Title: The Time Traveler’s Wife
Author: Audrey Niffenegger
Rating: 5/5
Book 9 of 100: (The 100+ Reading Challenge)
This is the extraordinary love story of Clare and Henry who met when Clare was six and Henry was thirty-six, and were married when Clare was twenty-two and Henry thirty. Impossible but true, because Henry suffers from a rare condition where his genetic clock periodically resets and he finds himself pulled suddenly into his past or future. In the face of this force they can neither prevent nor control, Henry and Clare’s struggle to lead normal lives is both intensely moving and entirely unforgettable.
If the rating I’ve typed in above isn’t obvious enough, I’d say it again - The Time Traveler’s Wife is definitely one of the most wonderful books I’ve read in my lifetime. It’s very absorbing in the sense that the reader, not only Henry, a chronologically-displaced person, is pulled into this chaos called time.

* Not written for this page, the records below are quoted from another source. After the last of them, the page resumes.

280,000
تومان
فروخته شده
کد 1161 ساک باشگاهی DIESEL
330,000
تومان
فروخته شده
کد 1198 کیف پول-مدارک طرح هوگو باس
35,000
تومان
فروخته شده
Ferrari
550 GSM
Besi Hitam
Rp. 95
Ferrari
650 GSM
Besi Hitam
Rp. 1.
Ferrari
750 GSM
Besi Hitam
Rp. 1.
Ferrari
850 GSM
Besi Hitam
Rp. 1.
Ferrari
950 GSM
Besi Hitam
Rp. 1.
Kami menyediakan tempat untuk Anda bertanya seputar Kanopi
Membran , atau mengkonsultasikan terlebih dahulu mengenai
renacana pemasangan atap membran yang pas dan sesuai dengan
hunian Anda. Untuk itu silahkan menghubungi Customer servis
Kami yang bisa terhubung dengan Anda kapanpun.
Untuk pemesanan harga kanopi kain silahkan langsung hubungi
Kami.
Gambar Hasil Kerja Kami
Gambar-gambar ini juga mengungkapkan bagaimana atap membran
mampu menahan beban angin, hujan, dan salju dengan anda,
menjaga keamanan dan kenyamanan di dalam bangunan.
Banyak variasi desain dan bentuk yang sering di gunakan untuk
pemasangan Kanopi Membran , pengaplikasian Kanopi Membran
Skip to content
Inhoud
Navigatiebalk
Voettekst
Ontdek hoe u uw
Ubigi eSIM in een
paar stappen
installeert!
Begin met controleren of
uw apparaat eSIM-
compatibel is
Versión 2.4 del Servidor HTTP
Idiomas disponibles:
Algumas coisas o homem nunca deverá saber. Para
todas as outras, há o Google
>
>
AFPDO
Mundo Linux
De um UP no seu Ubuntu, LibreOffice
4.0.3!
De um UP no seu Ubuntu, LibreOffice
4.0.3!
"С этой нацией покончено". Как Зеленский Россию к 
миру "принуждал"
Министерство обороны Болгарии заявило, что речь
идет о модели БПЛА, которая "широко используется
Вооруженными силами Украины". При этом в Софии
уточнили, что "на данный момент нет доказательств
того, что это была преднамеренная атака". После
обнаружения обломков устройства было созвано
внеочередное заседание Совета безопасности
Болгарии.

It was pretty hard for me to juggle Chemistry homework and getting lost in this book. But I’d ditch anything for Niffenegger’s creativity, hands down. ^_^
This is the kind of read which convinces you in an instant - no matter how much you see fiction in it, you should still feel a tinge of reality. Time traveling may be hard to believe and harder to understand but, then again, what isn’t?
The way in which the story flows is not linear. The dates and Clare and Henry’s ages written just before each time frame comes in handy, though. In a nutshell, this is a story of two people whose past is another’s future. When they finally meet in the present, two and two still do not get put together as there are some things unknown and cannot be changed.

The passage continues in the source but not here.